Ken Paxton is leading John Cornyn in virtually every poll that matters — and if Donald Trump decides to weigh in, the numbers could get a whole lot uglier for the incumbent senator.
With Texas Republicans headed toward a May 26, 2026 runoff, a cascade of new polling shows the state’s embattled attorney general holding a consistent edge over one of the Senate’s longest-serving members. The Associated Press confirmed neither candidate cleared the 50% threshold needed to avoid a runoff — Cornyn pulling roughly 43%, Paxton at 41% with about 60% of votes counted in the primary. What happens next could reshape Texas’s political identity for years to come.
The Polling Picture
It’s not a single outlier. Across three separate surveys, Paxton leads — sometimes narrowly, sometimes decisively. A Texas Public Opinion Research poll of 781 Republican voters puts Paxton ahead 49% to 41% in the hypothetical runoff matchup, with 11% still undecided. The University of Houston’s Hobby School found a similar spread — 51% to 40% — with 72% of Republican primary voters viewing Paxton favorably. That’s a remarkably warm number for a man who was impeached by the Texas House in 2023.
Emerson College Polling’s numbers are a bit tighter, showing Paxton up 40% to 36% over Cornyn in a three-way primary race that still included Rep. Wesley Hunt — but the trajectory is what’s striking. Paxton has climbed 13 points since January, according to Emerson’s own tracking. The average across major polls sits at Paxton 40.7%, Cornyn 41.9%, and Hunt at 13.5% — close enough that the runoff is genuinely competitive, but the momentum clearly belongs to one man.
Who’s Voting for Whom
The coalition Paxton is assembling tells you a lot about where the Republican Party’s center of gravity now sits. He’s winning men at 53%, voters ages 18 to 34 at a remarkable 61%, and non-college Republicans by a wide margin. Among voters who supported Wesley Hunt in the primary, 48% say they’ll move to Paxton in the runoff, compared to just 31% for Cornyn. That’s a significant advantage in a race that could easily be decided by a handful of percentage points, as Fox4 noted.
Cornyn isn’t without a base. As Emerson’s Spencer Kimball observed, “Senator Cornyn performs strongest among Republican Primary voters with college degrees, leading Paxton 43% to 32%, and voters over 70, 52% to 35%, while Paxton leads with voters under 50, 38% to 22%, and voters in their 50s and 60s, 44% to 30%.” In other words, Cornyn is winning the Texas Republican electorate of fifteen years ago. The question is whether that electorate still exists in sufficient numbers.
The Trump Variable
Here’s where it gets genuinely consequential.

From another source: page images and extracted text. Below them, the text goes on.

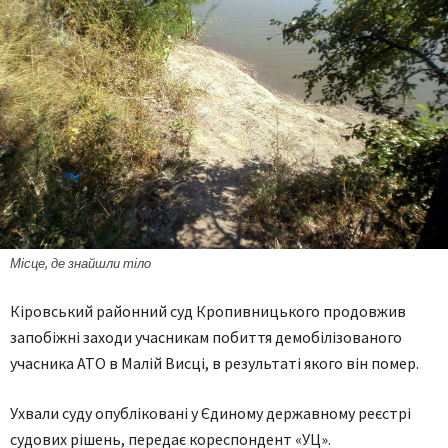
Місце, де знайшли тіло
Кіровський районний суд Кропивницького продовжив
запобіжні заходи учасникам побиття демобілізованого
учасника АТО в Малій Висці, в результаті якого він помер.
Ухвали суду опубліковані у Єдиному державному реєстрі
судових рішень, передає кореспондент «УЦ».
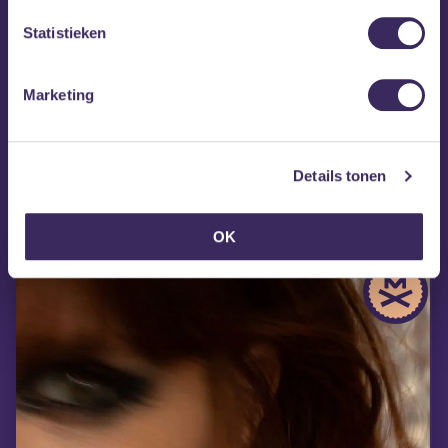
Statistieken
Marketing
MEZZ tipt
Details tonen
OK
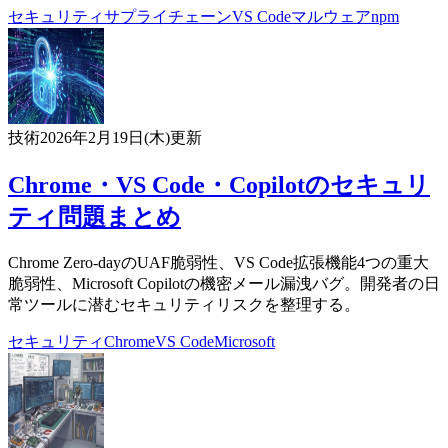
セキュリティ
サプライチェーン
VS Code
マルウェア
npm
技術
2026年2月19日(木)
更新
Chrome・VS Code・Copilotのセキュリ
ティ問題まとめ
Chrome Zero-dayのUAF脆弱性、VS Code拡張機能4つの重大
脆弱性、Microsoft Copilotの機密メール漏洩バグ。開発者の日
常ツールに潜むセキュリティリスクを整理する。
セキュリティ
Chrome
VS Code
Microsoft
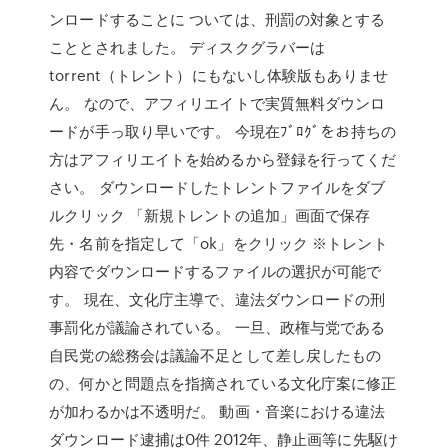
ンロードすることに ついては、刑罰の対象とする
こととされました。 ディスクグラバーは
torrent（トレント）にもないし体験版もありませ
ん。 なので、アフィリエイトで実質無料ダウンロ
ードが手っ取り早いです。 今現在ﾌﾞﾛｸﾞをお持ちの
方はアフィリエイトを始めるから登録を行ってくだ
さい。 ダウンロードしたトレントファイルをダブ
ルクリック 「新規トレントの追加」画面で保存
先・名前を指定して「ok」をクリック ※トレント
内容でダウンロードするファイルの選択が可能で
す。 現在、文化庁主導で、違法ダウンロードの刑
事罰化が議論されている。 一旦、政権与党である
自民党の総務会は議論不足として差し戻したもの
の、何かと問題点を指摘されている文化庁案に修正
が加わるかは不透明だ。 動画・音楽における違法
ダウンロード逮捕は0件 2012年、静止画等に先駆け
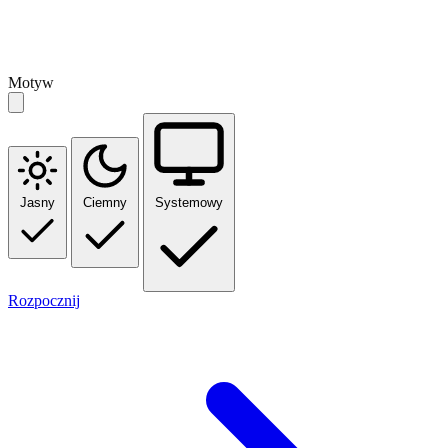
Motyw
Jasny
Ciemny
Systemowy
Rozpocznij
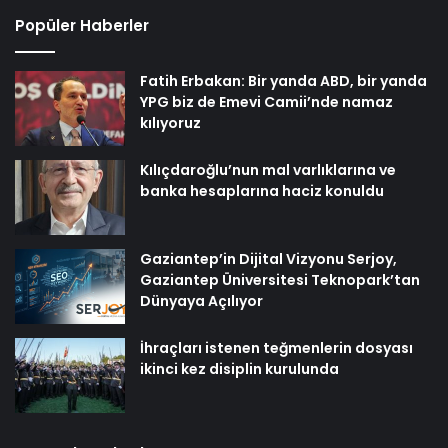
Popüler Haberler
Fatih Erbakan: Bir yanda ABD, bir yanda
YPG biz de Emevi Camii’nde namaz
kılıyoruz
Kılıçdaroğlu’nun mal varlıklarına ve
banka hesaplarına haciz konuldu
Gaziantep’in Dijital Vizyonu Serjoy,
Gaziantep Üniversitesi Teknopark’tan
Dünyaya Açılıyor
İhraçları istenen teğmenlerin dosyası
ikinci kez disiplin kurulunda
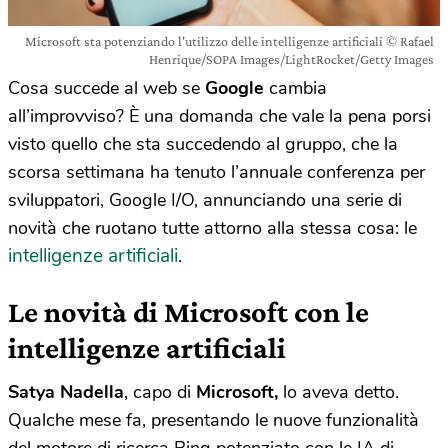
Microsoft sta potenziando l'utilizzo delle intelligenze artificiali © Rafael
Henrique/SOPA Images/LightRocket/Getty Images
Cosa succede al web se
Google
cambia
all’improvviso? È una domanda che vale la pena porsi
visto quello che sta succedendo al gruppo, che la
scorsa settimana ha tenuto l’annuale conferenza per
sviluppatori, Google I/O, annunciando una serie di
novità che ruotano tutte attorno alla stessa cosa: le
intelligenze artificiali
.
Le novità di Microsoft con le
intelligenze artificiali
Satya Nadella
, capo di
Microsoft,
lo aveva detto.
Qualche mese fa, presentando le nuove funzionalità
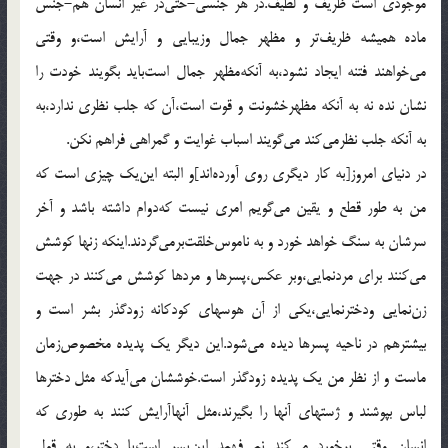
موجودی است ظریف و لطیف.در هر جنسی-حتی‌در غیر انسان هم-جنس
ماده همیشه ظریف‌تر و مظهر جمال وزیبایی و آرایش است،و وقتی
می‌خواهند فتنه ایجاد نشود،به آنکه‌مظهر جمال است‌باید بگویند خودت را
نشان نده نه به آنکه مظهرخشونت و قوت است،آن که جلب نظری ندارد،به
به آنکه جلب نظرمی‌کند می‌گویند اسباب غوایت و گمراهی فراهم نکن.
در دنیای امروز[به کار دیگری روی آورده‌اند]و البته این‌یک چیزی است که
من به طور قطع و یقین می‌گویم امری نیست که‌دوام داشته باشد و آخر
سرشان به سنگ خواهد خورد و به ناموس‌خلقت‌برمی‌گردند.اینکه زنها کوشش
می‌کنند برای مردنمایی،وبر عکس،پسرها و مردها کوشش می‌کنند در جهت
زن‌نمایی ودخترنمایی،یکی از آن هوسهای کودکانه زودگذر بشر است و
بیشترهم در ناحیه پسرها دیده می‌شود.این دیگر یک پدیده مخصوص‌زمان
ماست و از نظر من یک پدیده زودگذر است.خوششان می‌آیدکه مثل دخترها
لباس بپوشند و ژستهای آنها را بگیرند،مثل آنهاآرایش کنند به طوری که
انسان وقتی برخورد می‌کند نمی‌فهمد این‌پسر است‌یا دختر،و به قول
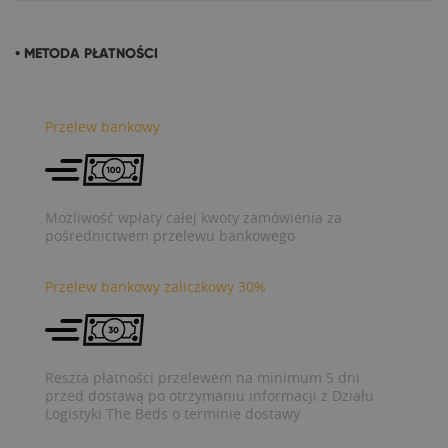
• METODA PŁATNOŚCI
Przelew bankowy
Możliwość wpłaty całej kwoty zamówienia za
pośrednictwem przelewu bankowego
Przelew bankowy zaliczkowy 30%
Reszta płatności przelewem na minimum 5 dni
przed dostawą po otrzymaniu informacji z Działu
Logistyki The Beds o terminie dostawy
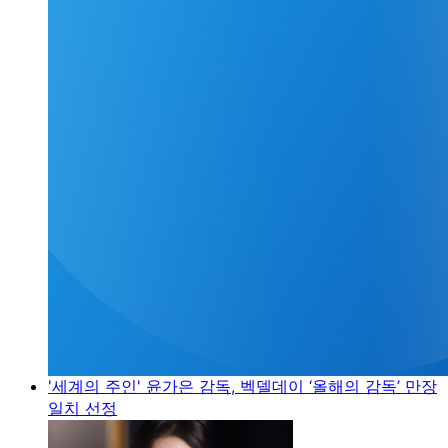
'세계의 주인' 윤가은 감독, 벡델데이 ‘올해의 감독’ 만장
일치 선정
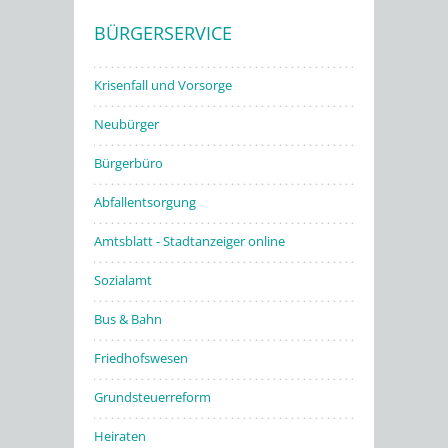
BÜRGERSERVICE
Stadtwerke
Krisenfall und Vorsorge
Neubürger
Bürgerbüro
Abfallentsorgung
Amtsblatt - Stadtanzeiger online
Sozialamt
Bus & Bahn
Friedhofswesen
Grundsteuerreform
Heiraten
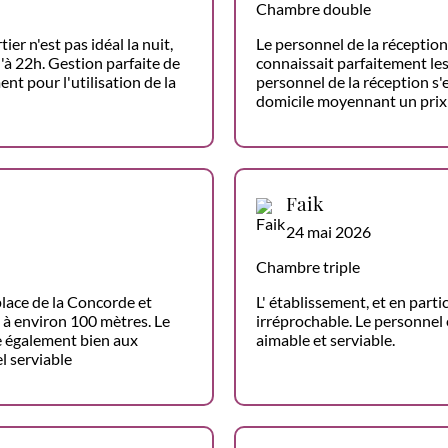
Chambre double
ier n'est pas idéal la nuit,
Le personnel de la réception
'à 22h. Gestion parfaite de
connaissait parfaitement les
nt pour l'utilisation de la
personnel de la réception s'
domicile moyennant un prix
Faik
24 mai 2026
Chambre triple
place de la Concorde et
L' établissement, et en part
, à environ 100 mètres. Le
irréprochable. Le personnel é
te également bien aux
aimable et serviable.
 serviable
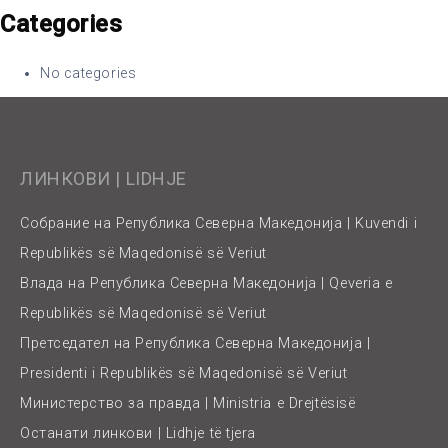
Categories
No categories
ЛИНКОВИ | LIDHJE
Собрание на Република Северна Македонија | Kuvendi i
Republikës së Maqedonisë së Veriut
Влада на Република Северна Македонија | Qeveria e
Republikës së Maqedonisë së Veriut
Претседател на Република Северна Македонија |
Presidenti i Republikës së Maqedonisë së Veriut
Министерство за правда | Ministria e Drejtësisë
Останати линкови | Lidhje të tjera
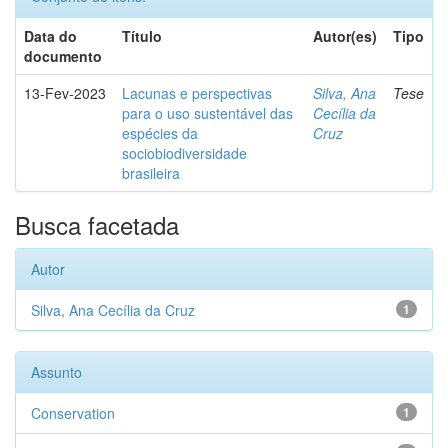
Data do
Título
Autor(es)
Tipo
documento
13-Fev-2023
Lacunas e perspectivas
Silva, Ana
Tese
para o uso sustentável das
Cecília da
espécies da
Cruz
sociobiodiversidade
brasileira
Busca facetada
Autor
Silva, Ana Cecília da Cruz
1
Assunto
Conservation
1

Trump has said he’ll make an endorsement “soon” — a word that in Trump’s political vocabulary can mean anywhere from tomorrow to never. But the polling suggests his choice will be decisive in a way that’s almost uncomfortable for Cornyn.
If Trump backs Paxton, the Texas Public Opinion Research numbers explode to 58% Paxton, 32% Cornyn. That’s not a race anymore — that’s a rout. But even if Trump endorses Cornyn, Paxton still leads, 44% to 43%, with 13% undecided. Still. Even a Trump endorsement of his opponent might not be enough to pull Cornyn across the finish line. That’s a brutal position for a four-term senator who has spent years cultivating a relationship with the former president.
What It All Means
Cornyn isn’t down yet — incumbency, institutional money, and a deep donor network mean he’s far from finished. But the numbers paint a picture of a senior senator who has drifted out of sync with the voters he needs most, at precisely the wrong moment in American political history. Paxton, for his part, has survived impeachment, federal indictment, and years of headlines that would have ended most political careers — and he’s somehow emerging stronger.
The May runoff will ultimately be a test of whether old-guard Republican establishment politics can hold on in Texas, or whether the MAGA wave has finally crested high enough to sweep away even the most entrenched incumbents. Either way, Trump’s phone call — whenever it comes — might be the most important one he makes all year.